[Buch] Tom Hirschfeld: How to Master the Video Games (1981)

Buch / Uncategorized / 26. Juli 2012

Das ist mal ein schöner historischer Fund: Ein 1981 erschienenes Buch mit dem Titel HOW TO MASTER THE VIDEO GAMES, in dem Autor Tom Hirschfeld Tips und Strategien zu 30 seinerzeit populären Spielhallen-Klassikern gibt. Zusammen mit Ken Ustons MASTERING PAC-MAN, Howard Blumenthals THE COMPLETE GUIDE TO ELECTRONIC GAMES und dem schon 1980 erschienenen Buch HOW TO WIN AT SPACE INVADERS zählt Hirschfelds Übersicht aus der Goldenen Ära der Arcade-Spiele zu den frühesten Spielebüchern überhaupt – erst 1982 kam dann eine große Zahl verschiedener weiterer Nachschlagewerke auf den Markt.

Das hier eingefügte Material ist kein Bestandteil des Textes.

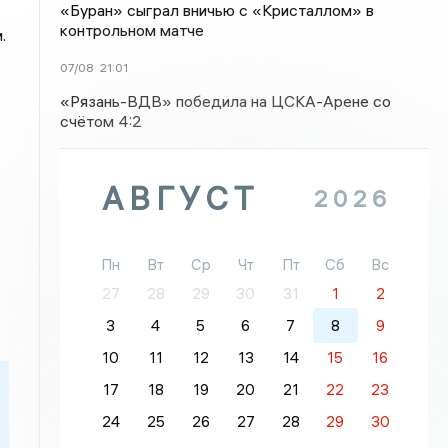
«Буран» сыграл вничью с «Кристаллом» в
контрольном матче
.
07/08
21:01
«Рязань-ВДВ» победила на ЦСКА-Арене со
счётом 4:2
АВГУСТ
2026
Пн
Вт
Ср
Чт
Пт
Сб
Вс
27
28
29
30
31
1
2
3
4
5
6
7
8
9
10
11
12
13
14
15
16
17
18
19
20
21
22
23
24
25
26
27
28
29
30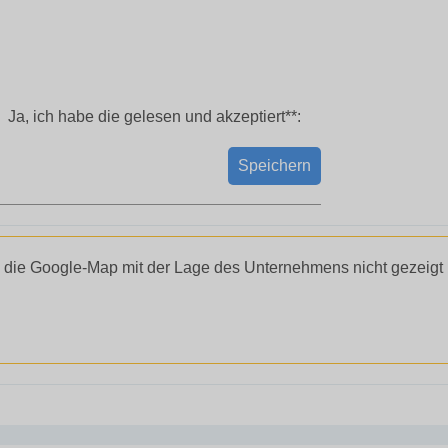
Ja, ich habe die
gelesen und akzeptiert**:
Speichern
 die Google-Map mit der Lage des Unternehmens nicht gezeigt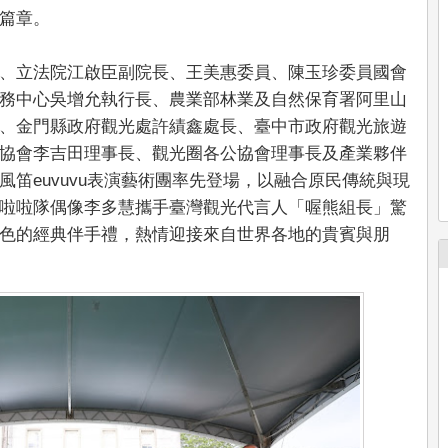
篇章。
、立法院江啟臣副院長、王美惠委員、陳玉珍委員國會
務中心吳增允執行長、農業部林業及自然保育署阿里山
、金門縣政府觀光處許績鑫處長、臺中市政府觀光旅遊
協會李吉田理事長、觀光圈各公協會理事長及產業夥伴
笛euvuvu表演藝術團率先登場，以融合原民傳統與現
啦啦隊偶像李多慧攜手臺灣觀光代言人「喔熊組長」驚
色的經典伴手禮，熱情迎接來自世界各地的貴賓與朋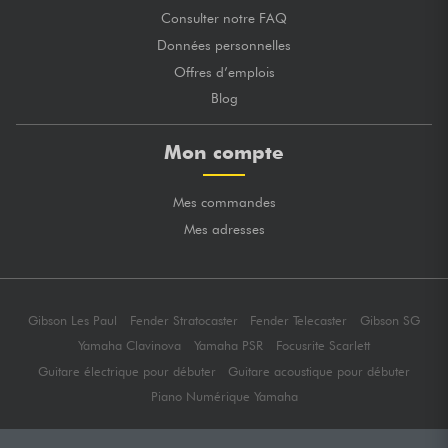
Consulter notre FAQ
Données personnelles
Offres d’emplois
Blog
Mon compte
Mes commandes
Mes adresses
Gibson Les Paul
Fender Stratocaster
Fender Telecaster
Gibson SG
Yamaha Clavinova
Yamaha PSR
Focusrite Scarlett
Guitare électrique pour débuter
Guitare acoustique pour débuter
Piano Numérique Yamaha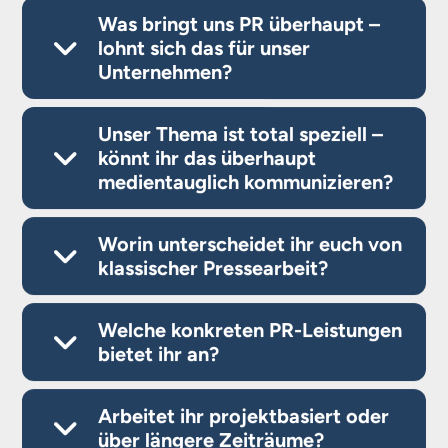
Was bringt uns PR überhaupt –
lohnt sich das für unser
Unternehmen?
Unser Thema ist total speziell –
könnt ihr das überhaupt
medientauglich kommunizieren?
Worin unterscheidet ihr euch von
klassischer Pressearbeit?
Welche konkreten PR-Leistungen
bietet ihr an?
Arbeitet ihr projektbasiert oder
über längere Zeiträume?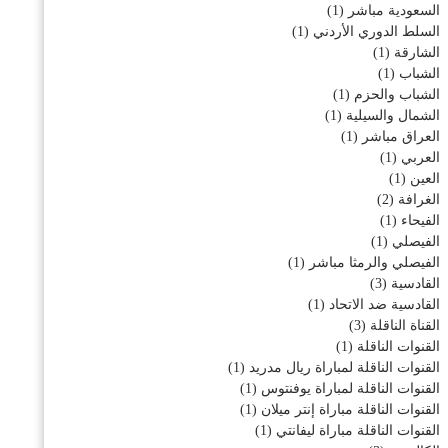
السعودية مباشر
(1)
السلط الدوري الأردني
(1)
الشارقة
(1)
الشباب
(1)
الشباب والحزم
(1)
الشمال والسيلية
(1)
العراق مباشر
(1)
العربي
(1)
العين
(1)
الغرافة
(2)
الفيحاء
(1)
الفيصلي
(1)
الفيصلي والرمثا مباشر
(1)
القادسية
(3)
القادسية ضد الاتحاد
(1)
القناة الناقلة
(3)
القنوات الناقلة
(1)
القنوات الناقلة لمباراة ريال مدريد
(1)
القنوات الناقلة لمباراة يوفنتوس
(1)
القنوات الناقلة مباراة إنتر ميلان
(1)
القنوات الناقلة مباراة ليفانتي
(1)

Hirschfeld unterteilt die Spiele in fünf verschiedene Kategorien, und alleine an den ersten beiden sieht man, daß schon damals ein erfolgreiches Spiel zig Derivate nach sich zog: „SPACE INVADERS-Type Games“ (mit 10 Spielen) und „ASTEROIDS-Type Games“ (mit 7). Die restlichen Kategorien sind „Maze Games“ (da sind PAC-MAN und WIZARD OF WOR zu finden), „Reflex Games“ und „Miscellaneous Games“. Schon die Spieleauswahl ist aus heutiger Sicht spannend: Manche Games wie PAC-MAN sind legendär, andere genießen durchaus Klassiker-Status (zum Beispiel SCRAMBLE oder GALAXIAN) – aber wer kennt heute noch Spiele wie PHOENIX, PLEIADES, TARG, VENTURE oder ARMOR ATTACK? Alleine mit den Beschreibungen gibt das Buch schon interessante Anregungen für Retrogamer, die nach Titeln jenseits der bekannten, kanonisierten Werke suchen.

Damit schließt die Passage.